Actually, she rather suspected Crandall was doing exactly the same thing she was—staring at icons in a plot. Of course, her own data was far better than anything Crandall could have. Michelle had seeded the entire star system with FTL sensor platforms, and she'd paid special attention to the volume inside the hyper limit, particularly along the plane of the ecliptic. At the moment, her plot was being driven by a highly stealthy platform less than one light-second from Crandall's flagship, and the directional transmissions from the platform were less than five seconds old by the time she saw them on the display. Aside from the actual impeller signatures of Tenth Fleet's ships, any data Crandall had was almost five minutes old. At the moment, that meant little, but when the missiles started to fly, it was going to mean a great deal, indeed.

Thank you, Michael and Sir Aivars , she thought sardonically. And thank you, Admiral Hemphill .
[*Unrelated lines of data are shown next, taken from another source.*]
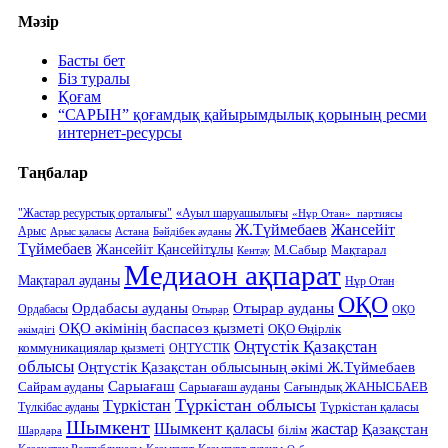
Мәзір
Басты бет
Біз туралы
Қоғам
“САРЫН” қоғамдық қайырымдылық қорының ресми
интернет-ресурсы
Таңбалар
"Жастар ресурстық орталығы"
«Ауыл шаруашылығы
«Нұр Отан» партиясы
Ж.Түймебаев
Жансейіт
Арыс
Арыс қаласы
Астана
Бәйдібек ауданы
Түймебаев
Жансейіт Қансейітұлы
М.Сабыр
Мақтарал
Кентау
Медиаон ақпарат
Мақтарал ауданы
Нұр Отан
ОҚО
Ордабасы ауданы
Отырар ауданы
Ордабасы
Отырар
ОҚО
ОҚО әкімінің баспасөз қызметі
ОҚО Өңірлік
әкімдігі
Оңтүстік Қазақстан
коммуникациялар қызметі
ОҢТҮСТІК
облысы
Оңтүстік Қазақстан облысының әкімі Ж.Түймебаев
Сарыағаш
Сарыағаш ауданы
Сайрам ауданы
Сағындық ЖАНЫСБАЕВ
Түркістан облысы
Түркістан
Түркістан қаласы
Түлкібас ауданы
Шымкент
Шымкент қаласы
жастар
Қазақстан
білім
Шардара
She glanced at the time display. Five minutes had passed since her battlecruiser squadrons reentered normal-space. Crandall clearly had no idea she was already in Michelle's powered range, assuming Michelle was prepared to accept a two-and-a-half-minute ballistic phase between her second and third missile drives. Powered range wasn't necessarily the same thing as accurate range, though, and she wasn't about to waste birds from this far out unless she had to.

The range from Crandall to Khumalo and Terekhov was shrinking steadily, however. And when it fell to three light-minutes . . . .

About another seventeen minutes, Admiral Crandall , Vice Admiral Gloria Michelle Samantha Evelyn Henke thought grimly. Another seventeen minutes .

* * *

"I make it another seventeen minutes, Sir," Commander Pope said quietly, and Aivars Terekhov nodded, then looked at Commander Stillwell Lewis.

"Let's go ahead and spot the alpha launch, Stilt."

"Yes, Sir."

Commander Lewis began inputting commands, and as those commands reached the shoals of pods the withdrawing ammunition ships had left behind, onboard tractors began reaching out from clusters of them. They locked onto the ships designated to control them, moving out of the planetary shadow, settling into launch position. And as if that had been a signal—which it had—the LACs which had been left behind by the CLACs began jockeying into position. If everything went as planned, those LACs wouldn't be needed, except to sweep up the pieces. Neither would Gold Peak's battlecruisers, for that matter. In fact, if everything went as planned, those battlecruisers would represent no more than an insurance policy which hadn't been needed after all. And, possibly, an additional threat to shape the thinking of the Solly CO.

Of course, everything seldom went "as planned," Terekhov thought, remembering his battle plans at Monica and a star called Hyacinth.

He watched Lewis, then glanced over his shoulder at Ensign Zilwicki and his somber mood lightened suddenly. In fact, he found it difficult not to smile, despite the approaching Solarian juggernaut. His extraordinarily youthful flag lieutenant's eyes were bright with concentration, watching everything on Quentin Saint-James ' flag deck. If she'd been a cat, the lashing of her tail would have presented a serious safety hazard.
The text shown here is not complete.